What Constitutes Surveillance Evidence?
Surveillance commonly involves a person discreetly observing another person, situation, or object. Surveillance evidence includes any record of audio or visual observations.
Tribunal’s General Practice on How a Party May Introduce Surveillance Evidence
The Tribunal has the authority to accept such oral or written evidence as it considers proper, whether or not it would be admissible in a court.
Parties are permitted to rely on surveillance evidence in Tribunal proceedings where the evidence is relevant and of sufficient probative value to assist adjudicators without warranting exclusion.
Procedure for Disclosing Surveillance Evidence
Parties who wish to rely on surveillance evidence in Tribunal proceedings must provide a copy of the evidence, the surveillance report and an affidavit authenticating the evidence. The affidavit is to be signed by the person that conducted the surveillance (“the Investigator”) or prepared the evidence.
The party submitting the evidence must be prepared to call the Investigator as a witness (see Practice Direction: Disclosure, Witnesses and the Three-Week Rule) to authenticate the evidence. The Investigator is expected to attend the hearing, testify about how the evidence was made, and answer questions from the parties and the Vice-Chair or Panel.

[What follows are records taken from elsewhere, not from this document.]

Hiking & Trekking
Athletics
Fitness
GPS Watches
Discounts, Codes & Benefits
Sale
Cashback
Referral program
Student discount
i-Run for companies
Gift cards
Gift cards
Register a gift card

If the Investigator is not called as a witness to authenticate the evidence, a signed affidavit accompanying the evidence may be acceptable. The affidavit must address the creation of the evidence and authenticate it, where possible.

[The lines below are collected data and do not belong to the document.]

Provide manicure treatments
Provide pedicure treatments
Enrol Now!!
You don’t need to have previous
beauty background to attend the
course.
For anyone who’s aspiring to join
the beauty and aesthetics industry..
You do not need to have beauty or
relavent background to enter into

If the Investigator is not called as a witness or if the evidence has not been authenticated, the Vice-Chair or Panel may not admit the surveillance evidence or may give it less weight.
Surveillance evidence commissioned by the Board is sometimes received by the Tribunal as a part of a worker’s claim file. In such instances, the Tribunal does not require the Investigator to attend as a witness at the Tribunal hearing. However, the Tribunal would normally expect the surveillance evidence would be authenticated by affidavit. If the evidence has not been authenticated or if the Investigator is not called as a witness, the Vice-Chair or Panel may not admit the surveillance evidence or may give it less weight.

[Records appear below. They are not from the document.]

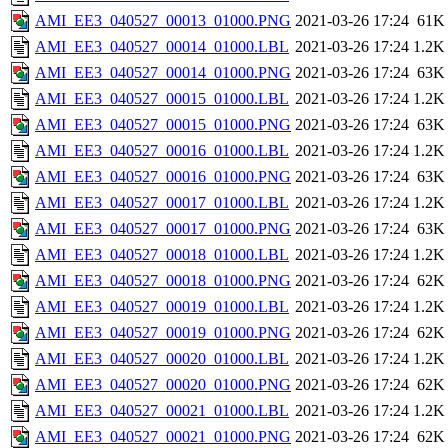
AMI_EE3_040527_00013_01000.PNG
2021-03-26 17:24
61K
AMI_EE3_040527_00014_01000.LBL
2021-03-26 17:24
1.2K
AMI_EE3_040527_00014_01000.PNG
2021-03-26 17:24
63K
AMI_EE3_040527_00015_01000.LBL
2021-03-26 17:24
1.2K
AMI_EE3_040527_00015_01000.PNG
2021-03-26 17:24
63K
AMI_EE3_040527_00016_01000.LBL
2021-03-26 17:24
1.2K
AMI_EE3_040527_00016_01000.PNG
2021-03-26 17:24
63K
AMI_EE3_040527_00017_01000.LBL
2021-03-26 17:24
1.2K
AMI_EE3_040527_00017_01000.PNG
2021-03-26 17:24
63K
AMI_EE3_040527_00018_01000.LBL
2021-03-26 17:24
1.2K
AMI_EE3_040527_00018_01000.PNG
2021-03-26 17:24
62K
AMI_EE3_040527_00019_01000.LBL
2021-03-26 17:24
1.2K
AMI_EE3_040527_00019_01000.PNG
2021-03-26 17:24
62K
AMI_EE3_040527_00020_01000.LBL
2021-03-26 17:24
1.2K
AMI_EE3_040527_00020_01000.PNG
2021-03-26 17:24
62K
AMI_EE3_040527_00021_01000.LBL
2021-03-26 17:24
1.2K
AMI_EE3_040527_00021_01000.PNG
2021-03-26 17:24
62K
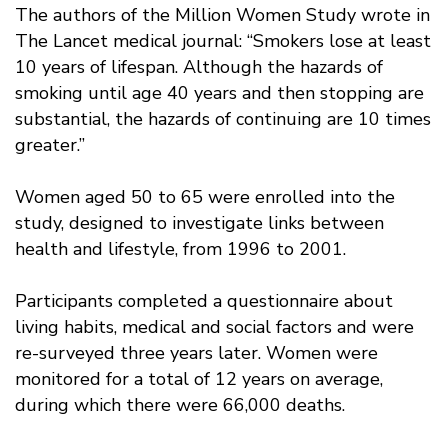
The authors of the Million Women Study wrote in
The Lancet medical journal: “Smokers lose at least
10 years of lifespan. Although the hazards of
smoking until age 40 years and then stopping are
substantial, the hazards of continuing are 10 times
greater.”
Women aged 50 to 65 were enrolled into the
study, designed to investigate links between
health and lifestyle, from 1996 to 2001.
Participants completed a questionnaire about
living habits, medical and social factors and were
re-surveyed three years later. Women were
monitored for a total of 12 years on average,
during which there were 66,000 deaths.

Admissibility of Surveillance Evidence
Tribunal case law sets out three criteria that generally form the basis of the Tribunal’s reasoning in deciding the admissibility of surveillance evidence. In considering whether it will admit the surveillance evidence, the Panel or Vice-Chair may consider any relevant factors, including three criteria that have been identified in Tribunal case law as the relevant “categories of inquiry”:
- the relevance of the evidence to the issue in dispute
- the authenticity of the evidence
- exclusion due to special circumstances (such as inherent flaws in the evidence).
Weight of Surveillance Evidence
In considering how much weight will be given to the surveillance evidence, the Panel or Vice-Chair may consider any relevant factor, including:
- the extent to which surveillance evidence has been properly authenticated
- the extent to which surveillance evidence has been edited or provides a selective snapshot and not a whole picture
- the quality and clarity of the surveillance evidence
- the duration of the surveillance
- any strengths and weaknesses in the surveillance procedures
- whether the subject of the surveillance has had an opportunity to explain the activity depicted in the evidence
- whether the investigator attended the hearing
Surveillance evidence will be considered in context and in conjunction with all other evidence on record. See Practice Direction: Disclosure, Witnesses and the Three Week Rule.